Her mug set itself down on the counter of its own volition. “What about her?”
“I see that you have,” he said, misery increasing. He sighed. “She was my wife’s college roommate. And her lifelong best friend. She has bigger ears than anyone else in the entire state and she may—” He ran a finger around the inside of his collar. “—she may have heard a rumor that Finn Grant’s death was less than accidental, and that Wy was a possible suspect.”
“That’s why she’s here,” Kate said without thinking.
His head came up like a hound’s on the scent. “You’ve seen her?”
“She reported on a case I testified in back a ways,” Kate said. “She recognized me when you brought her in the bar last night.”
He sat up straighter. “You’ve talked to her?”
“I wouldn’t call it talking, exactly,” Kate said. “She accused me, I insulted her. Honors were about even, I thought.”
“And you were going to tell me this when?” he said.
“Any minute now,” Kate said.
“Uh-huh,” he said.
They sat in mutual gloom for a few moments.
“However,” he said, cheering slightly, “no one has come looking for that money yet, and until they do, I am less concerned about how he paid for anything than in how Finn Grant died.”
“Money is a powerful motive,” Kate
said. “Especially a lot of money.”
“Uh, yeah,” Campbell said, “about motive,” and explained about how the local Native association might be interested in acquiring Grant’s FBO.

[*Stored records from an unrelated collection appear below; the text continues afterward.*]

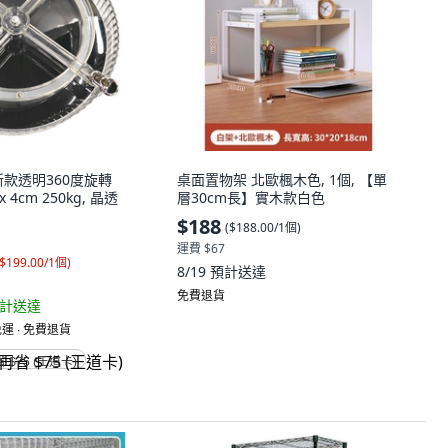
新款透明360度旋轉
桌面置物架 北歐楓木色, 1個, 【單
x 4cm 250kg, 晶透
層30cm長】實木款白色
$188
(
$188.00/1個
)
運費 $67
$199.00/1個
)
8/19
預計送達
免費退貨
計送達
運 ∙ 免費退貨
省 $75 (王道卡)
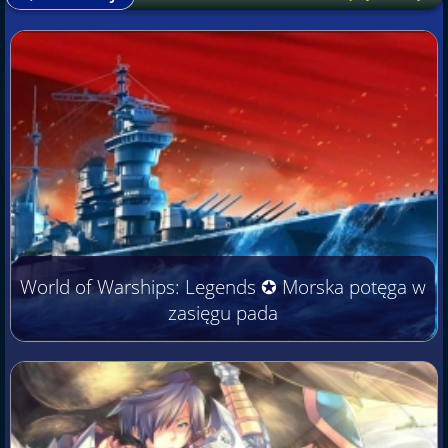
World of Warships: Legends ✪ Morska potęga w
zasięgu pada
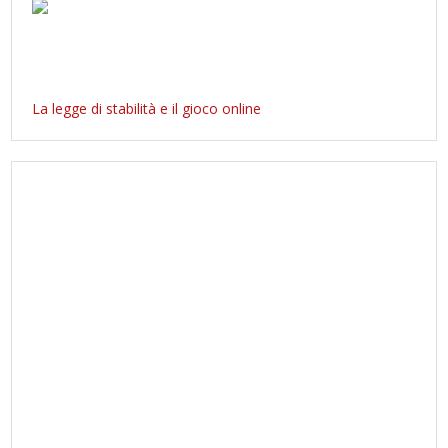
La legge di stabilità e il gioco online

She looked at him. “And you were going to tell me this when?” Her tone of voice was enough to pull Mutt straight up off the floor. She gave Campbell an accusing glance.
He patted the air at both of them. “I didn’t hear about it until the day I got back, and we haven’t had a moment to talk until now.”
She was steaming. “So not only do we have a reporter dogging us, the suspect list might just have increased by a couple of hundred shareholders? Especially if Grant was steamrolling over them the way he did everyone else?”
He winced. “That’s about the size of it, yes.”
She tapped out a tattoo with her fingernails, thinking. “Is Tina Grant looking to sell?”
“I don’t know,” Campbell said. “She’s been tried pretty hard over the past two months. I don’t know that she has plans to do anything about anything yet.”
Not quite at random, Kate said, “I met Gabe McGuire at Eagle Air yesterday.”
“Really? I didn’t know Gabe was back.”
“Why,” Kate said with what she felt was pardonable annoyance, “does everybody in Newenham call Gabriel McGuire, movie star, number one box office draw, and Oscar nominee, by his first name?”
Campbell looked taken aback. “I don’t know, I—he’s been vacationing here regularly for the last four years or so. He’s pretty well known locally.” He reflected. “He spends a lot of money here, which naturally endears him to the business community. And—”
“What?”
Campbell met her eyes squarely. “He’s a good guy, Kate.” He held up a hand. “I know, I know, you don’t think of someone you’ve seen on the cover of People magazine as a regular guy, and okay, he isn’t. Obviously. But he doesn’t walk around like his shit don’t stink, either. He doesn’t expect people to kowtow, he doesn’t screw all the women within a hundred-mile radius, he keeps his posse in line. So far as I know, he doesn’t import illegal substances into the borough, for either resale or recreational use, although I admit I haven’t visited him at Outouchiwanet. Pretty upstanding citizen, at least on the face of it.”